#### EXERCISE INSTRUCTIONS:
Using the line that contains "açon les recommandations du cadre d’action de" as the start, restate each line word for word through the final line of the material below, and return only those.

#### DATA SECTION:
● ● ● ●

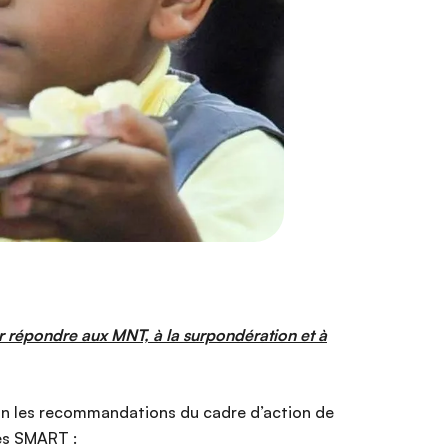
répondre aux MNT, à la surpondération et à
açon les recommandations du cadre d’action de
ues SMART :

● ● ● ●

#### SOLUTION:
açon les recommandations du cadre d’action de
ues SMART :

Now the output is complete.